Safety itself is not static. It is relational, shaped by context, power, and culture. For some, being visible is risky. For others, hiding carries its own cost. Safety has to be felt in the body and supported by the world around it.
Re-establishing Relationship with the Present
Returning to the present often begins quietly. Noticing the weight of the chair, the sound in the distance, the movement of breath. These are small ways the body reorients in time and space.
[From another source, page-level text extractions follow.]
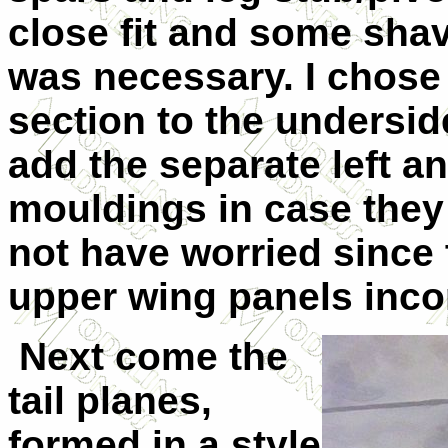
close fit and some shavi
was necessary. I chose
section to the undersid
add the separate left a
mouldings in case they
not have worried since t
upper wing panels incorp
Next come the
tail planes,
formed in a style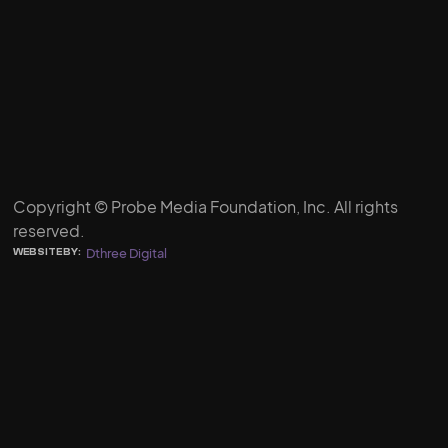
Copyright © Probe Media Foundation, Inc. All rights
reserved.
Dthree Digital
WEBSITE BY:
For someone who has spent years stepping away from the moment, these details can bring both steadiness and discomfort. Awareness widens and, with it, sensations or feelings that were once too much. It takes pacing. Presence that comes too fast can feel exposing, while presence that grows slowly can feel like agency.
In relationship, presence builds through small acts. A therapist softens their voice. A friend gives space for silence. A group pauses long enough for everyone to catch up with themselves. Bit by bit, the body learns that the moment can be lived in rather than escaped.

When the Present Feels Distant
Sometimes being present is not possible or wise. The nervous system might need movement, grounding, or contact before stillness feels safe. For some, walking, gardening, or creating keeps them closer to themselves than sitting still ever could. The aim is not perfect awareness; it is the ability to stay connected enough to notice what is here.
There are also times when stepping away is protective. Daydreaming or gentle distraction can offer rest when intensity is high. What matters is whether the leaving is chosen or automatic. Choice means there is some relationship to the process, even if full presence is not yet possible.
Closing Reflection
Trauma can make the present feel like uncertain ground. The body learns to step back from now, even when nothing dangerous is happening. Re-establishing relationship with the moment is not about concentrating harder or being more mindful. It is about creating conditions where presence can return on its own.
Presence is not something to achieve. It is a way of being in contact with ourselves, with others, and with what is unfolding. When we can stay even briefly, to feel a breath, to listen, or to meet another person’s gaze, time begins to move again and life with it.